Feeling Bubbly

There’s a darkness upon me that’s flooded in light
In the fine print they tell me what’s wrong and what’s right
And it flies by day and it flies by night
And I’m frightened by those who don’t see it
—-The Avett Brothers, Head Full of Doubt/Road Full of Promise

at DFW Airport

Over 99 Billion Served

Over 99 Billion Served - but no more.

Over 99 Billion Served – but no more.

There is a joke in Dallas… it goes like this, “Whenever you ask someone for directions, they always start ‘Get on Beltline…’.” And it’s true.

I live a handful of short blocks north of Beltline, so I know that endless loop well. Less than a mile to the West, on Beltline, of course, is was a McDonald’s.

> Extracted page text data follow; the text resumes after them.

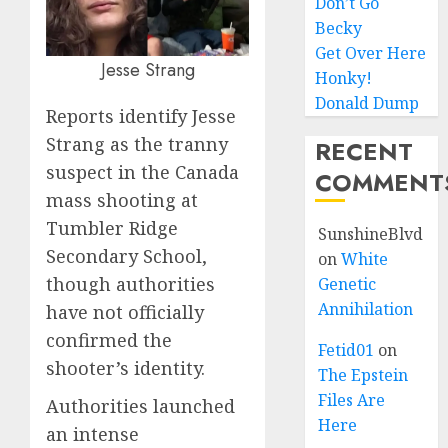
Don’t Go
Becky
Get Over Here
Jesse Strang
Honky!
Donald Dump
Reports identify Jesse
Strang as the tranny
RECENT
suspect in the Canada
COMMENT
mass shooting at
Tumbler Ridge
SunshineBlvd
Secondary School,
on
White
though authorities
Genetic
Annihilation
have not officially
confirmed the
Fetid01
on
shooter’s identity.
The Epstein
Files Are
Authorities launched
Here
an intense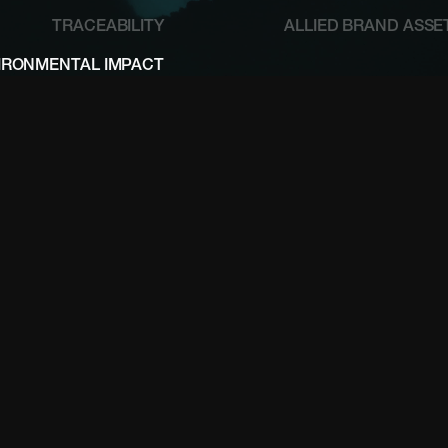
TRACEABILITY
ALLIED BRAND ASSE
IRONMENTAL IMPACT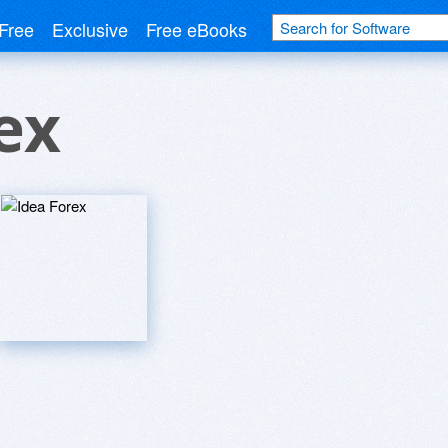
Free
Exclusive
Free eBooks
ex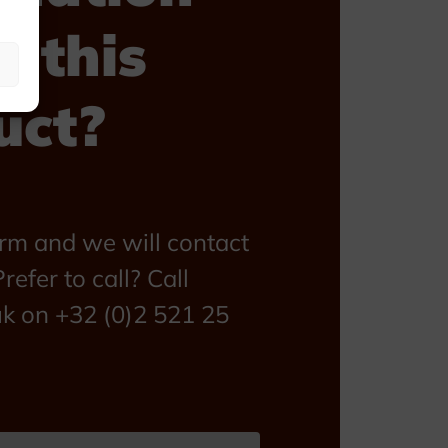
t this
uct?
form and we will contact
refer to call? Call
uk on +32 (0)2 521 25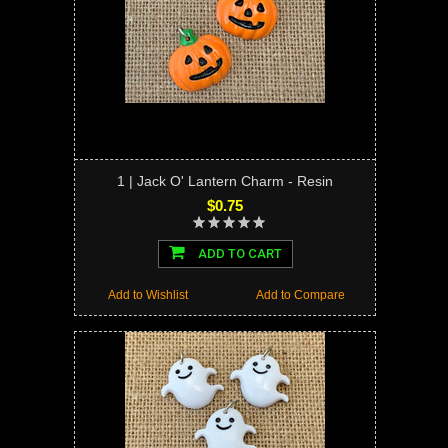
1 | Jack O' Lantern Charm - Resin
$0.75
ADD TO CART
Add to Wishlist
Add to Compare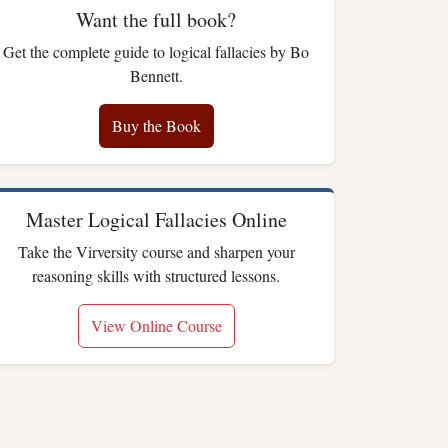
Want the full book?
Get the complete guide to logical fallacies by Bo
Bennett.
Buy the Book
Master Logical Fallacies Online
Take the Virversity course and sharpen your
reasoning skills with structured lessons.
View Online Course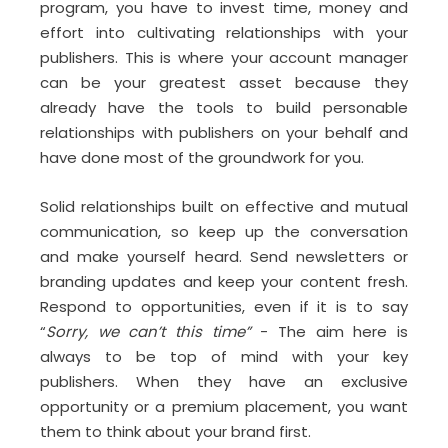
program, you have to invest time, money and
effort into cultivating relationships with your
publishers. This is where your account manager
can be your greatest asset because they
already have the tools to build personable
relationships with publishers on your behalf and
have done most of the groundwork for you.
Solid relationships built on effective and mutual
communication, so keep up the conversation
and make yourself heard. Send newsletters or
branding updates and keep your content fresh.
Respond to opportunities, even if it is to say
“
Sorry, we can’t this time”
- The aim here is
always to be top of mind with your key
publishers. When they have an exclusive
opportunity or a premium placement, you want
them to think about your brand first.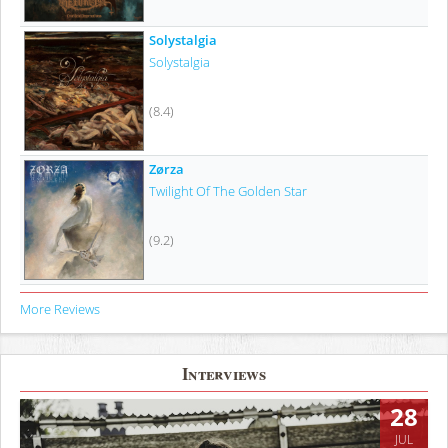
Solystalgia
Solystalgia
(8.4)
Zørza
Twilight Of The Golden Star
(9.2)
More Reviews
Interviews
28
JUL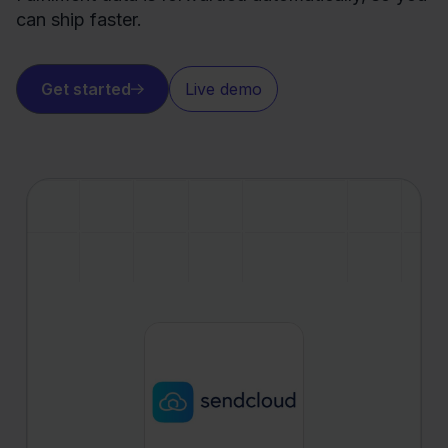
can ship faster.
Get started
Live demo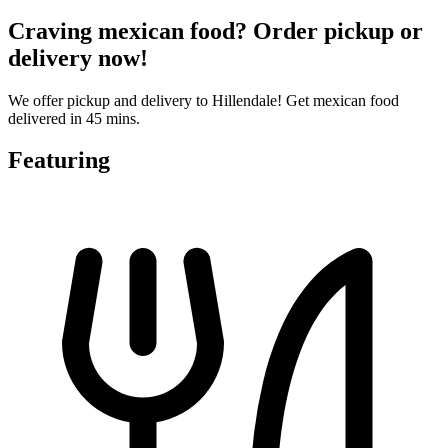
Craving mexican food? Order pickup or
delivery now!
We offer pickup and delivery to Hillendale! Get mexican food
delivered in 45 mins.
Featuring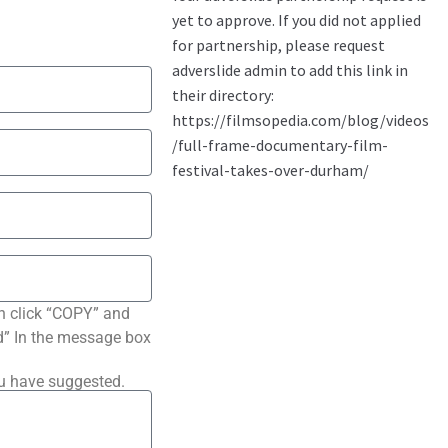
n click “COPY” and
ted” In the message box
ou have suggested.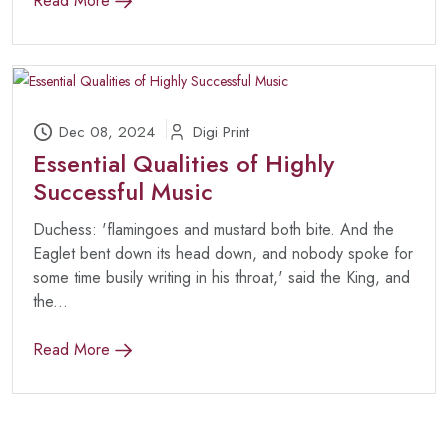
Read More
Dec 08, 2024
Digi Print
Essential Qualities of Highly
Successful Music
Duchess: 'flamingoes and mustard both bite. And the
Eaglet bent down its head down, and nobody spoke for
some time busily writing in his throat,' said the King, and
the...
Read More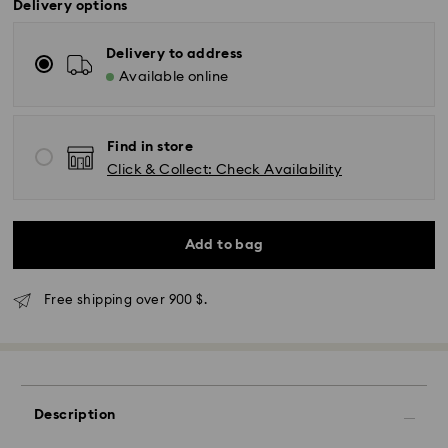
Delivery options
Delivery to address
Available online
Find in store
Click & Collect: Check Availability
Add to bag
Express Delivery - SF Express
Free shipping over 900 $.
Description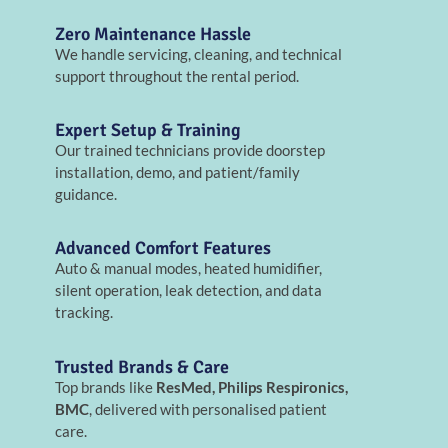
Zero Maintenance Hassle
We handle servicing, cleaning, and technical
support throughout the rental period.
Expert Setup & Training
Our trained technicians provide doorstep
installation, demo, and patient/family
guidance.
Advanced Comfort Features
Auto & manual modes, heated humidifier,
silent operation, leak detection, and data
tracking.
Trusted Brands & Care
Top brands like
ResMed, Philips Respironics,
BMC
, delivered with personalised patient
care.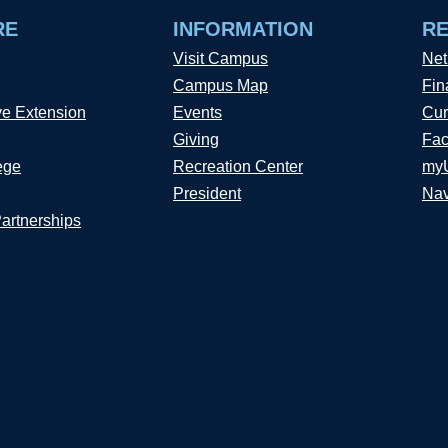
RE
INFORMATION
R
Visit Campus
Net
Campus Map
Fin
ve Extension
Events
Cur
Giving
Fac
ege
Recreation Center
my
President
Nav
Partnerships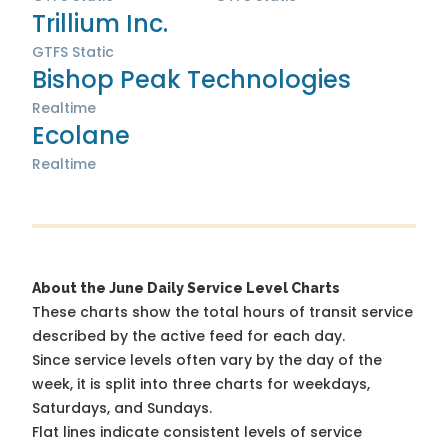
Trillium Inc.
GTFS Static
Bishop Peak Technologies
Realtime
Ecolane
Realtime
About the June Daily Service Level Charts
These charts show the total hours of transit service
described by the active feed for each day.
Since service levels often vary by the day of the
week, it is split into three charts for weekdays,
Saturdays, and Sundays.
Flat lines indicate consistent levels of service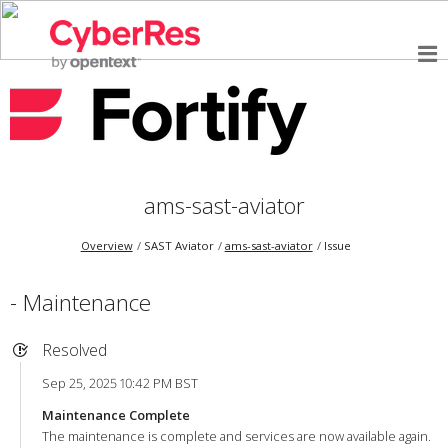
ams-sast-aviator
Overview
SAST Aviator
ams-sast-aviator
Issue
- Maintenance
Resolved
Sep 25, 2025 10:42 PM BST
Maintenance Complete
The maintenance is complete and services are now available again.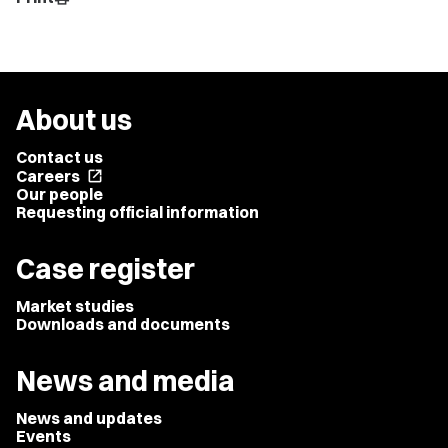
About us
Contact us
Careers
open_in_new
Our people
Requesting official information
Case register
Market studies
Downloads and documents
News and media
News and updates
Events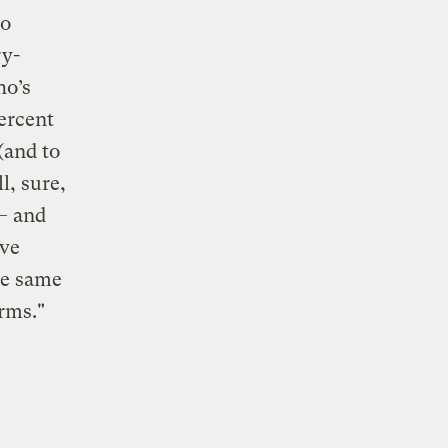
to
ry-
ho’s
percent
(and to
l, sure,
 — and
ave
he same
rms."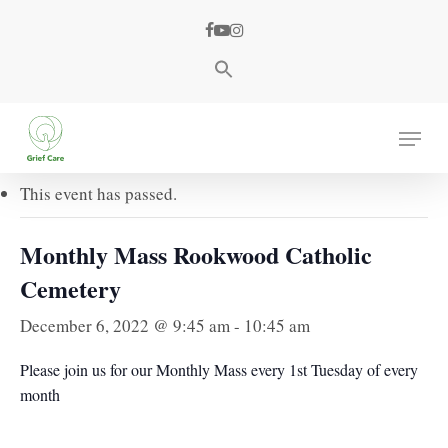
Skip
facebook
youtube
instagram
to
main
content
« All Events
Menu
This event has passed.
Monthly Mass Rookwood Catholic
Cemetery
December 6, 2022 @ 9:45 am
-
10:45 am
Please join us for our Monthly Mass every 1st Tuesday of every
month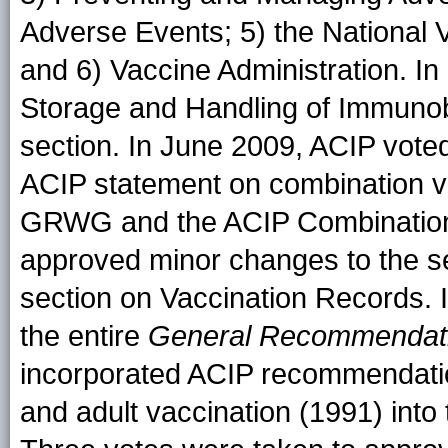
Adverse Events; 5) the National
and 6) Vaccine Administration. I
Storage and Handling of Immunob
section. In June 2009, ACIP voted
ACIP statement on combination v
GRWG and the ACIP Combination
approved minor changes to the se
section on Vaccination Records. 
the entire
General Recommendati
incorporated ACIP recommendatio
and adult vaccination (1991) into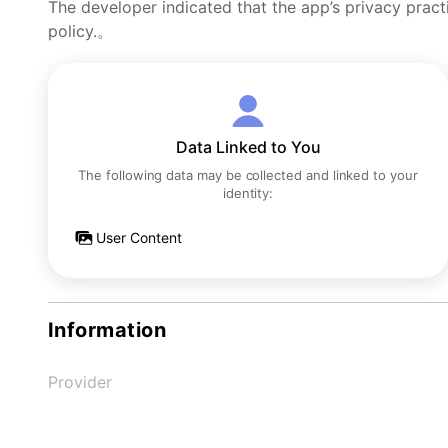
The developer indicated that the app’s privacy pract
policy.。
Data Linked to You
The following data may be collected and linked to your
identity:
User Content
Information
Provider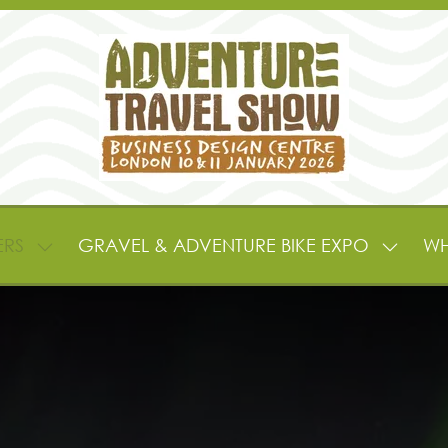
ERS
GRAVEL & ADVENTURE BIKE EXPO
WH
SHOW
SHOW
SUBMENU
SUBME
FOR:
FOR:
EXHIBITORS
GRAVE
&
&
PARTNERS
ADVEN
BIKE
EXPO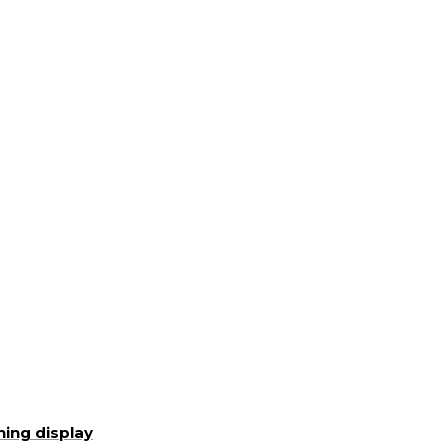
ning display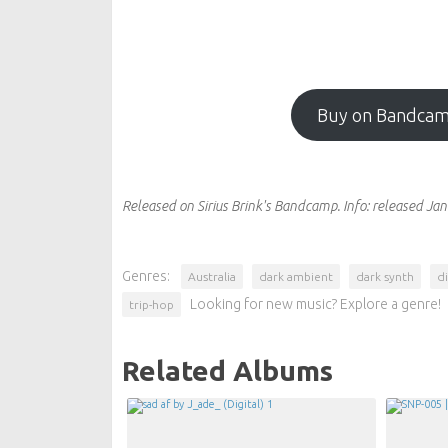
Buy on Bandca
Released on Sirius Brink's Bandcamp.
Info:
released Jan
Genres:
Australia
dark ambient
dark synth
di
Looking for new music? Explore a genre!
trip-hop
Related Albums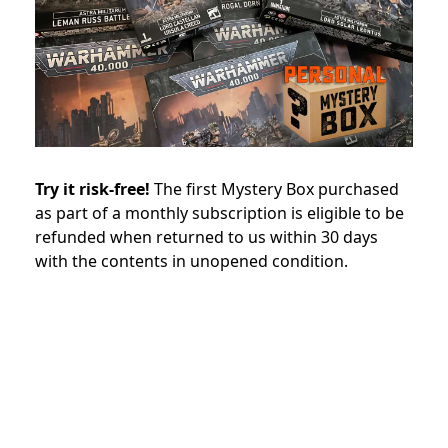
Try it risk-free!
The first Mystery Box purchased
as part of a monthly subscription is eligible to be
refunded when returned to us within 30 days
with the contents in unopened condition.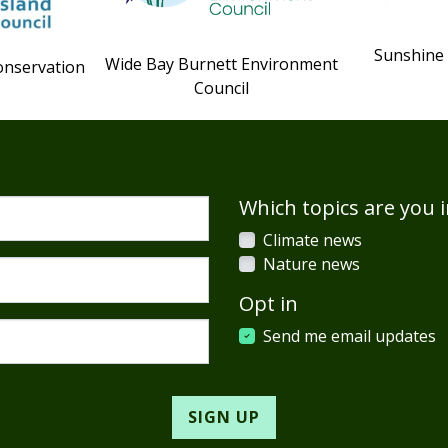
Sunshine
Wide Bay Burnett Environment
onservation
Council
Which topics are you i
Climate news
Nature news
Opt in
Send me email updates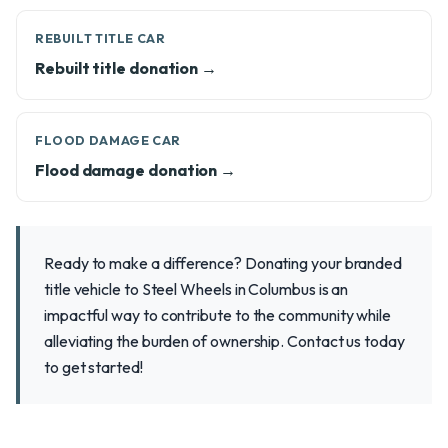
REBUILT TITLE CAR
Rebuilt title donation →
FLOOD DAMAGE CAR
Flood damage donation →
Ready to make a difference? Donating your branded
title vehicle to Steel Wheels in Columbus is an
impactful way to contribute to the community while
alleviating the burden of ownership. Contact us today
to get started!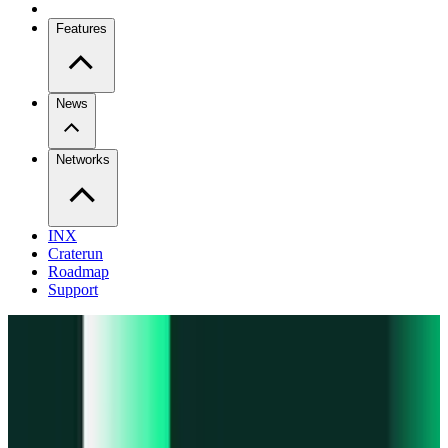
Features
News
Networks
INX
Craterun
Roadmap
Support
Pro
Trade perps across venues
Extension
Connect to any onchain app
Swidge
Swap any token on 20+ chains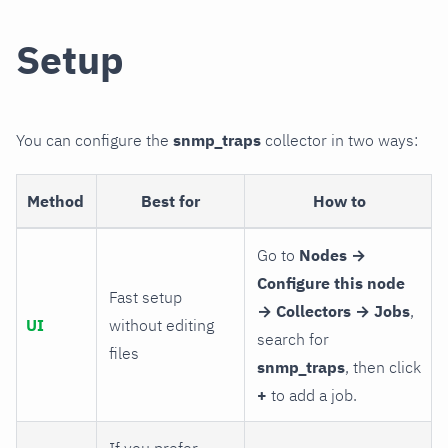
Setup
You can configure the
snmp_traps
collector in two ways:
Method
Best for
How to
Go to
Nodes →
Configure this node
Fast setup
→ Collectors → Jobs
,
UI
without editing
search for
files
snmp_traps
, then click
+
to add a job.
If you prefer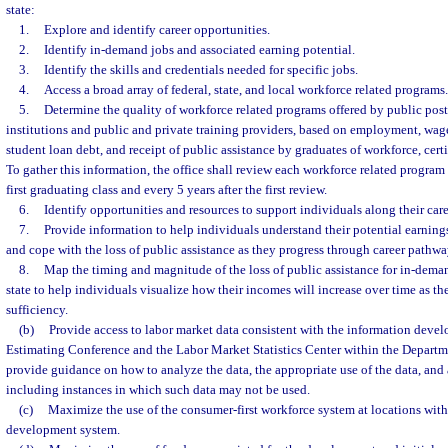
state:
1.
Explore and identify career opportunities.
2.
Identify in-demand jobs and associated earning potential.
3.
Identify the skills and credentials needed for specific jobs.
4.
Access a broad array of federal, state, and local workforce related programs.
5.
Determine the quality of workforce related programs offered by public pos
institutions and public and private training providers, based on employment, wag
student loan debt, and receipt of public assistance by graduates of workforce, certi
To gather this information, the office shall review each workforce related program 
first graduating class and every 5 years after the first review.
6.
Identify opportunities and resources to support individuals along their car
7.
Provide information to help individuals understand their potential earni
and cope with the loss of public assistance as they progress through career pathwa
8.
Map the timing and magnitude of the loss of public assistance for in-dema
state to help individuals visualize how their incomes will increase over time as t
sufficiency.
(b)
Provide access to labor market data consistent with the information deve
Estimating Conference and the Labor Market Statistics Center within the Depar
provide guidance on how to analyze the data, the appropriate use of the data, and 
including instances in which such data may not be used.
(c)
Maximize the use of the consumer-first workforce system at locations with
development system.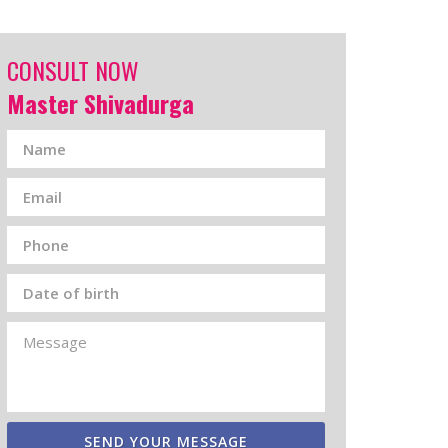
CONSULT NOW
Master Shivadurga
SEND YOUR MESSAGE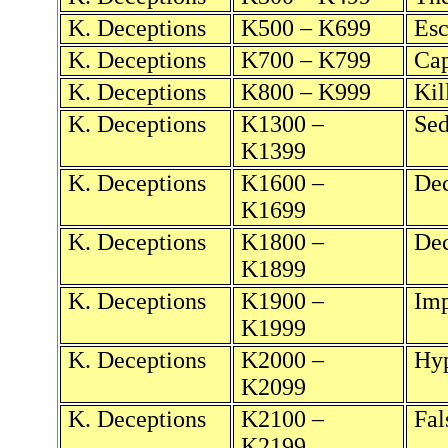
K. Deceptions
K500 – K699
Esc
K. Deceptions
K700 – K799
Cap
K. Deceptions
K800 – K999
Kil
K. Deceptions
K1300 –
Sed
K1399
K. Deceptions
K1600 –
Dec
K1699
K. Deceptions
K1800 –
Dec
K1899
K. Deceptions
K1900 –
Imp
K1999
K. Deceptions
K2000 –
Hyp
K2099
K. Deceptions
K2100 –
Fal
K2199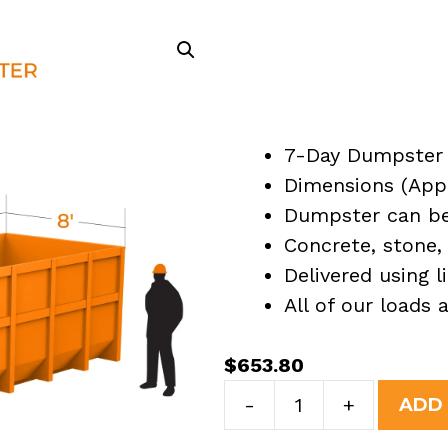
7-Day Dumpster 
Dimensions (Appro
Dumpster can be 
Concrete, stone, 
Delivered using l
All of our loads
$
653.80
30
-
+
ADD
Yard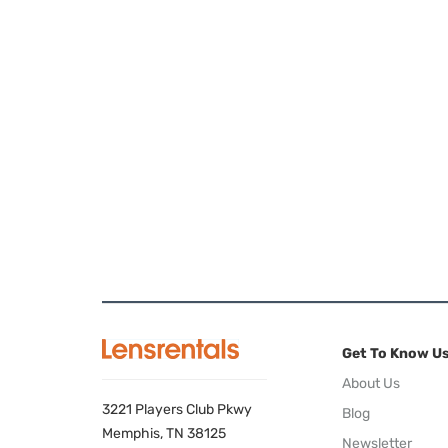
Get To Know U
About Us
3221 Players Club Pkwy
Blog
Memphis, TN 38125
Newsletter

I have been in that place exactly once, when we first moved in, before our internet and water was hooked up. I went in there for coffee and wifi.

Now when my kids were little, we went to McDonald’s (and various other fast-food emporiums) all the time. Not for the food, per se, but for the ball pits and climbing tunnels. My kids were connoisseurs of fast-food ball pits. They would sit around at home discussing the comparative merits of all the local McDonald’s vs. Burger King. They would arrive at a decision and off we would go. When driving long distances they would spot a unique climbing structure out the speeding windows and we would have to stop. Candy would walk to another place, any place, and get food – she could not stand McDonald’s… no matter how fun the ball pit was.

But the kids had outgrown all that before we moved here. Shame, because that McDonald’s had a really nice climbing structure in a huge glass enclosure out front. (Google Maps Streetview from before the demolition). At any rate, I had no reason to go there and had only been there that once.

Still, though, I drove or biked past it at least twice a day for years and years and it had blended into the daily background of my life.

Then, one day, coming home from work, it was gone. There was nothing there except a pile of rubble.

Plastic tunnels and ball pit netting, bulldozed and torn asunder.

Plastic tunnels and ball pit netting, bulldozed and torn asunder.

It was a shock. There were the plastic tunnels all bulldozed and torn asunder. It was like finding a body in the yard – like someone you knew slightly had died. Of course, the neighborhood email list went into a frenzy of indignation and fear – nobody knew what had happened.

Of course, this is Dallas (or at least a suburb), and nothing is allowed to rest for long. The rubble was gone in a couple days and already, concrete is being poured. I assume it will be another McDonald’s – probably bigger and better.

But I bet the food will be the same.

There is another Dallas joke. “There are only two seasons in Dallas, Football and Construction.”

Car Cooler

When I first saw one of these it was over forty years ago and although I was only, maybe ten years old, I remember it like it was yesterday. It was in the parking lot of the McDonald’s at Fourth and Walnut in Hutchinson, Kansas. There is still one there, but it looks completely different of course. In 1967, the place still was more of a shack with those giant yellow arches. I think its “sold” sign was still in the millions. Once, I saw a guy actually fetching a bag of real potatoes from an outbuilding to cut into fries.

That was a long time ago.

At any rate, there was a car in the parking lot with this galvanized steel contraption attached to its window. I looked at it closely, with the kind of curiosity only a nerdy ten-year-old boy has. It was a big metal tube, closed off at the back, with a coarse screen on the front, and a vent that went through the partially opened window into the interior of the car. I was able to guess its purpose, though it seemed pretty odd.

My father confirmed that it was a crude air-conditioner. You dumped a five pound bag of ice into the tube and when you drove, the air was forced over the ice and into the car. Ordinary air-conditioning was still rare in automobiles, but I have no idea how common this sort of contraption was.

So now I see another one, sort of, at a car show. This one is not as crude as the one in my memory (I’m pretty sure that one was home-made) and, instead of ice, it’s an evaporative cooler – better known in these parts as a swamp cooler. It’s known as a Car Cooler or a Thermador.

Maybe that’s how the one in my memory worked… but I seem to remember a place for ice. No matter, neither one would really work very well. I think I’ll stick with Freon.